▸ WHAT THIS TASK INVOLVES
Transcribe the listing in full, excluding any pictures.
┄┄┄┄┄┄┄┄┄┄┄┄┄┄┄┄┄┄┄┄
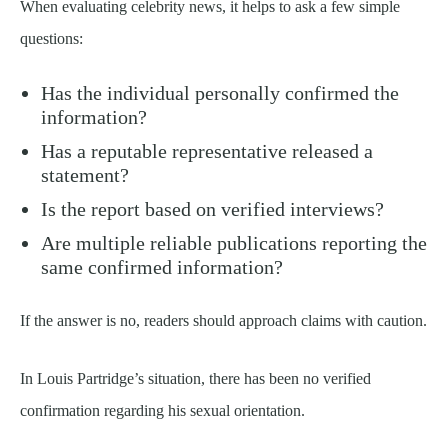
When evaluating celebrity news, it helps to ask a few simple
questions:
Has the individual personally confirmed the
information?
Has a reputable representative released a
statement?
Is the report based on verified interviews?
Are multiple reliable publications reporting the
same confirmed information?
If the answer is no, readers should approach claims with caution.
In Louis Partridge’s situation, there has been no verified
confirmation regarding his sexual orientation.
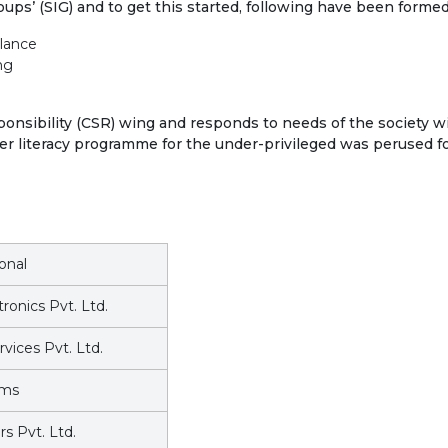
roups’ (SIG) and to get this started, following have been formed
llance
ng
nsibility (CSR) wing and responds to needs of the society wit
er literacy programme for the under-privileged was perused f
ional
ronics Pvt. Ltd.
vices Pvt. Ltd.
ems
s Pvt. Ltd.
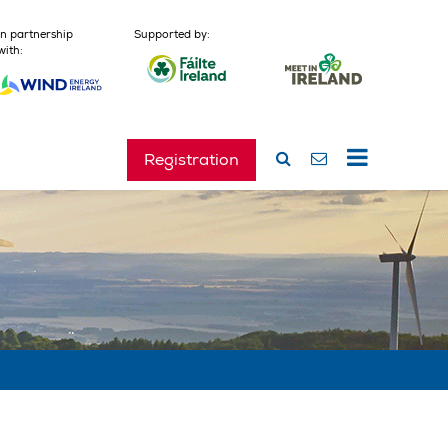
In partnership
Supported by:
with:
Registration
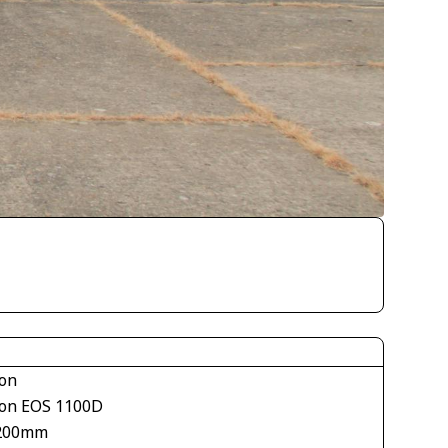
on
on EOS 1100D
200mm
┄┄┄┄┄┄┄┄┄┄┄┄┄┄┄┄┄┄┄┄
▸ RESPONSE FOR THIS EXERCISE
When evaluating celebrity news, it helps to ask a few simple
questions:
Has the individual personally confirmed the
information?
Has a reputable representative released a
statement?
Is the report based on verified interviews?
Are multiple reliable publications reporting the
same confirmed information?
If the answer is no, readers should approach claims with caution.
In Louis Partridge’s situation, there has been no verified
confirmation regarding his sexual orientation.
roups’ (SIG) and to get this started, following have been formed
llance
ng
nsibility (CSR) wing and responds to needs of the society wit
er literacy programme for the under-privileged was perused f
ional
ronics Pvt. Ltd.
vices Pvt. Ltd.
ems
s Pvt. Ltd.
In partnership
Supported by:
with:
Registration
on
on EOS 1100D
200mm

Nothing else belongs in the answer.